There are several ways to drain this bureaucrat-generated swamp:
– Countries could harmonize the longevity of their regulatory permits, making them all permanent, which would enable farmers to save seed and seed companies to develop generic versions of genetically engineered seeds without concerns about interference with exports, trade disruption or liability lawsuits. After all, the products do not become unsafe merely because some of the paperwork (which was arguably gratuitous in the first place) has expired.
– Countries could establish sensible “tolerance levels” for unapproved varieties. This would potentially allow farmers to save seed because the number of farmers doing so may be sufficiently small in number such that their saved-seed harvest, when pooled with the harvest of other fields of approved crops, might remain below the tolerance level.

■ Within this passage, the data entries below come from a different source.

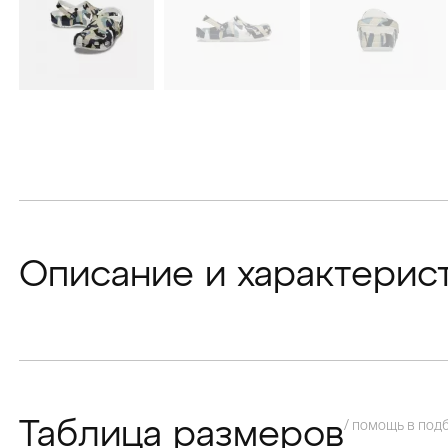
Описание и характерис
/ помощь в под
Таблица размеров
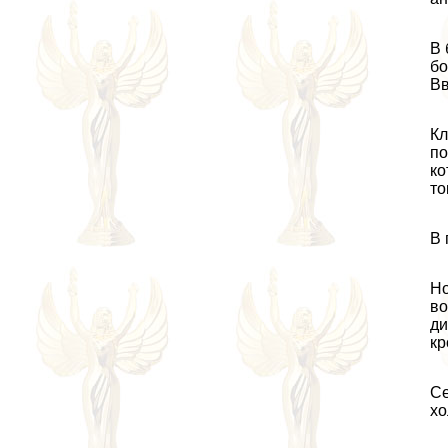
В 
бо
Вв
Кл
по
ко
то
В 
Но
во
ди
кр
Се
хо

However, seed companies developing and selling generic seeds that meet certified seed standards could be exposed to class action lawsuits if farmers purchased these generic certified seeds (which are of higher quality than saved seeds and cheaper than approved IPR seeds) in such quantity that the permitted tolerance was exceeded in pooled harvests.
– The best and most definitive solution of all would be for the harmonization of regulatory approaches in order to eliminate the existing discrimination against and excessive regulation of innocuous genetically engineered plants. This would constitute recognition at long last of the decades-old consensus that the newer techniques are essentially an extension and refinement of older breeding techniques and take into account that genetically engineered crops offer economic and environmental benefits without any unique or substantial risks compared to other crops. This course would promote advances in agriculture and unleash the ingenuity and entrepreneurism of both private and public agricultural research sectors. And on a practical level, it would remove the discontinuities that exist in current public policy and that create various unintended consequences. But because of bureaucratic inertia and self-interest, it is highly unlikely to come to pass, yet another reason that agricultural biotechnology is a tough row to hoe.